[Extracted entries Boundary: Start]

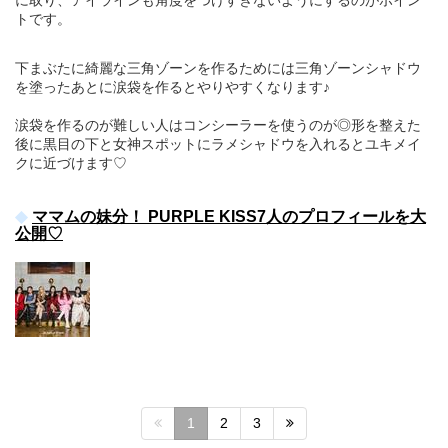
に取り、アイラインも角度をつけすぎないようにするのがポイン
トです。
下まぶたに綺麗な三角ゾーンを作るためには三角ゾーンシャドウ
を塗ったあとに涙袋を作るとやりやすくなります♪
涙袋を作るのが難しい人はコンシーラーを使うのが◎形を整えた
後に黒目の下と女神スポットにラメシャドウを入れるとユキメイ
クに近づけます♡
ママムの妹分！ PURPLE KISS7人のプロフィールを大
公開♡
1
2
3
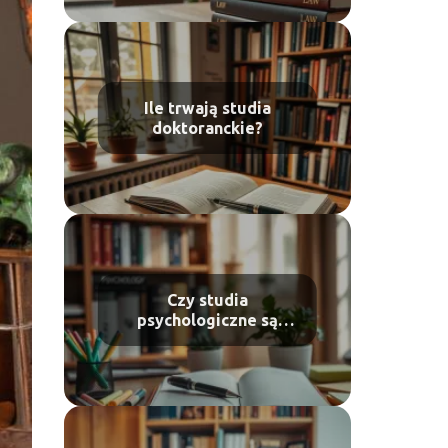
Ile trwają studia
doktoranckie?
Czy studia
psychologiczne są
trudne?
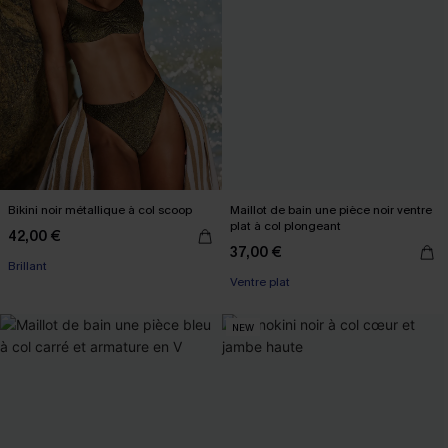
Bikini noir métallique à col scoop
Maillot de bain une pièce noir ventre
plat à col plongeant
42,00 €
37,00 €
Brillant
Ventre plat
NEW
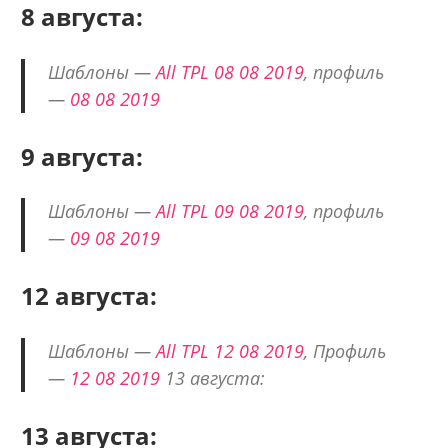
8 августа:
Шаблоны —
All TPL 08 08 2019
, профиль
—
08 08 2019
9 августа:
Шаблоны —
All TPL 09 08 2019
, профиль
—
09 08 2019
12 августа:
Шаблоны —
All TPL 12 08 2019
, Профиль
—
12 08 2019
13 августа:
13 августа:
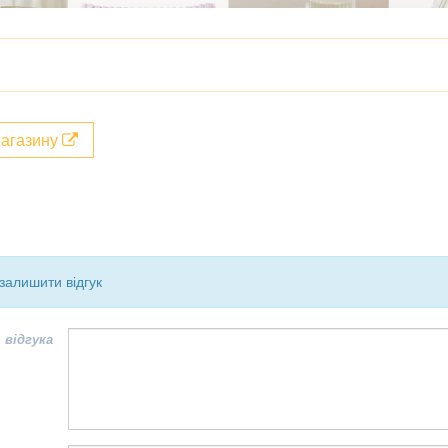
магазину
залишити відгук
 відгука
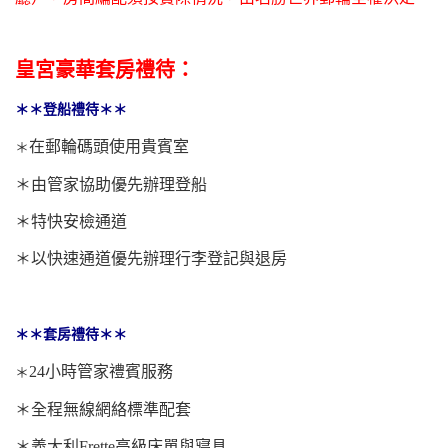
皇宮豪華套房禮待：
＊＊登船禮待＊＊
在郵輪碼頭使用貴賓室
＊
＊
由管家協助優先辦理登船
＊
特快安檢通道
＊
以快速通道優先辦理行李登記與退房
＊＊套房禮待＊＊
24小時管家禮賓服務
＊
＊
全程無線網絡標準配套
＊
義大利Frette高級床單與寢具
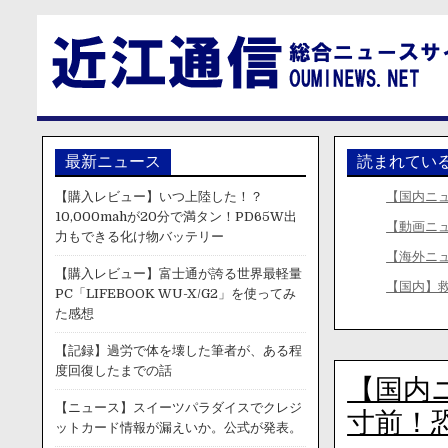
最新ニュース
読まれてい
【購入レビュー】いつ上陸した！？
【国内ニ
10,000mahが20分で満タン！PD65W出
【動画ニ
力もできる化け物バッテリー
【海外ニ
【購入レビュー】富士通が誇る世界最軽量
【国内】
PC「LIFEBOOK WU-X/G2」を使ってみ
た感想
【記録】過労で体を壊した筆者が、ある程
度回復したまでの話
【国内
【ニュース】スイーツパラダイスでクレジ
寸前！
ットカード情報が漏えいか。公式が発表。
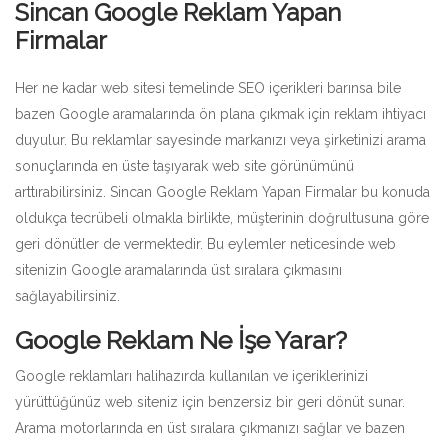
Sincan Google Reklam Yapan
Firmalar
Her ne kadar web sitesi temelinde SEO içerikleri barınsa bile
bazen Google aramalarında ön plana çıkmak için reklam ihtiyacı
duyulur. Bu reklamlar sayesinde markanızı veya şirketinizi arama
sonuçlarında en üste taşıyarak web site görünümünü
arttırabilirsiniz. Sincan Google Reklam Yapan Firmalar bu konuda
oldukça tecrübeli olmakla birlikte, müşterinin doğrultusuna göre
geri dönütler de vermektedir. Bu eylemler neticesinde web
sitenizin Google aramalarında üst sıralara çıkmasını
sağlayabilirsiniz.
Google Reklam Ne İşe Yarar?
Google reklamları halihazırda kullanılan ve içeriklerinizi
yürüttüğünüz web siteniz için benzersiz bir geri dönüt sunar.
Arama motorlarında en üst sıralara çıkmanızı sağlar ve bazen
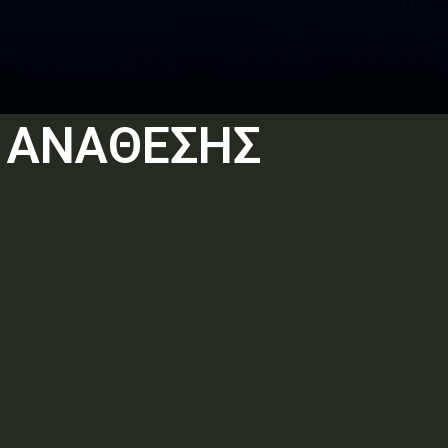
 ΑΝΑΘΕΣΗΣ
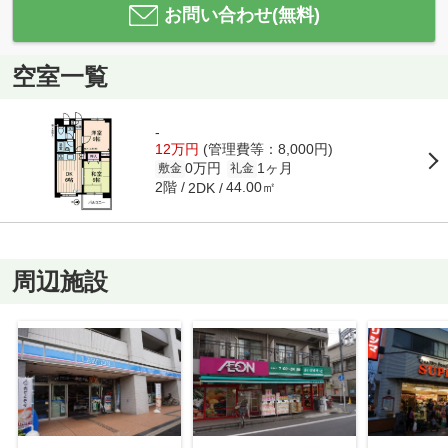
お問い合わせ(無料)
空室一覧
-
12万円
(管理費等：8,000円)
0万円
1ヶ月
敷金
礼金
2階
44.00㎡
2DK
周辺施設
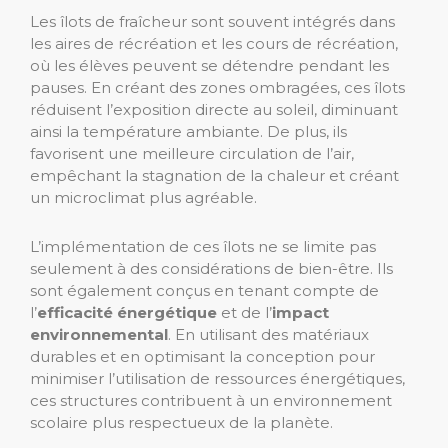
Les îlots de fraîcheur sont souvent intégrés dans
les aires de récréation et les cours de récréation,
où les élèves peuvent se détendre pendant les
pauses. En créant des zones ombragées, ces îlots
réduisent l’exposition directe au soleil, diminuant
ainsi la température ambiante. De plus, ils
favorisent une meilleure circulation de l’air,
empêchant la stagnation de la chaleur et créant
un microclimat plus agréable.
L’implémentation de ces îlots ne se limite pas
seulement à des considérations de bien-être. Ils
sont également conçus en tenant compte de
l’
efficacité énergétique
et de l’
impact
environnemental
. En utilisant des matériaux
durables et en optimisant la conception pour
minimiser l’utilisation de ressources énergétiques,
ces structures contribuent à un environnement
scolaire plus respectueux de la planète.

[Extracted entries Boundary: End]

Output each entry shown above exactly as it stands, with all pictures removed.

に取り、アイラインも角度をつけすぎないようにするのがポイン
トです。
下まぶたに綺麗な三角ゾーンを作るためには三角ゾーンシャドウ
を塗ったあとに涙袋を作るとやりやすくなります♪
涙袋を作るのが難しい人はコンシーラーを使うのが◎形を整えた
後に黒目の下と女神スポットにラメシャドウを入れるとユキメイ
クに近づけます♡
ママムの妹分！ PURPLE KISS7人のプロフィールを大
公開♡
1
2
3
Ile trwają studia
doktoranckie?
Czy studia
psychologiczne są
trudne?
Bikini noir métallique à col scoop
Maillot de bain une pièce noir ventre
plat à col plongeant
42,00 €
37,00 €
Brillant
Ventre plat
NEW
8 августа:
Шаблоны —
All TPL 08 08 2019
, профиль
—
08 08 2019
9 августа:
Шаблоны —
All TPL 09 08 2019
, профиль
—
09 08 2019
12 августа:
Шаблоны —
All TPL 12 08 2019
, Профиль
—
12 08 2019
13 августа:
13 августа:
магазину
залишити відгук
 відгука
皇宮豪華套房禮待：
＊＊登船禮待＊＊
在郵輪碼頭使用貴賓室
＊
＊
由管家協助優先辦理登船
＊
特快安檢通道
＊
以快速通道優先辦理行李登記與退房
＊＊套房禮待＊＊
24小時管家禮賓服務
＊
＊
全程無線網絡標準配套
＊
義大利Frette高級床單與寢具
最新ニュース
読まれてい
【購入レビュー】いつ上陸した！？
【国内ニ
10,000mahが20分で満タン！PD65W出
【動画ニ
力もできる化け物バッテリー
【海外ニ
【購入レビュー】富士通が誇る世界最軽量
【国内】
PC「LIFEBOOK WU-X/G2」を使ってみ
た感想
【記録】過労で体を壊した筆者が、ある程
度回復したまでの話
【国内
【ニュース】スイーツパラダイスでクレジ
寸前！
ットカード情報が漏えいか。公式が発表。
Sincan Google Reklam Yapan
Firmalar
Her ne kadar web sitesi temelinde SEO içerikleri barınsa bile
bazen Google aramalarında ön plana çıkmak için reklam ihtiyacı
duyulur. Bu reklamlar sayesinde markanızı veya şirketinizi arama
sonuçlarında en üste taşıyarak web site görünümünü
arttırabilirsiniz. Sincan Google Reklam Yapan Firmalar bu konuda
oldukça tecrübeli olmakla birlikte, müşterinin doğrultusuna göre
geri dönütler de vermektedir. Bu eylemler neticesinde web
sitenizin Google aramalarında üst sıralara çıkmasını
sağlayabilirsiniz.
Google Reklam Ne İşe Yarar?
Google reklamları halihazırda kullanılan ve içeriklerinizi
yürüttüğünüz web siteniz için benzersiz bir geri dönüt sunar.
Arama motorlarında en üst sıralara çıkmanızı sağlar ve bazen
 ΑΝΑΘΕΣΗΣ
お問い合わせ(無料)
空室一覧
-
12万円
(管理費等：8,000円)
0万円
1ヶ月
敷金
礼金
2階
44.00㎡
2DK
周辺施設
Les îlots de fraîcheur sont souvent intégrés dans
les aires de récréation et les cours de récréation,
où les élèves peuvent se détendre pendant les
pauses. En créant des zones ombragées, ces îlots
réduisent l’exposition directe au soleil, diminuant
ainsi la température ambiante. De plus, ils
favorisent une meilleure circulation de l’air,
empêchant la stagnation de la chaleur et créant
un microclimat plus agréable.
L’implémentation de ces îlots ne se limite pas
seulement à des considérations de bien-être. Ils
sont également conçus en tenant compte de
l’
efficacité énergétique
et de l’
impact
environnemental
. En utilisant des matériaux
durables et en optimisant la conception pour
minimiser l’utilisation de ressources énergétiques,
ces structures contribuent à un environnement
scolaire plus respectueux de la planète.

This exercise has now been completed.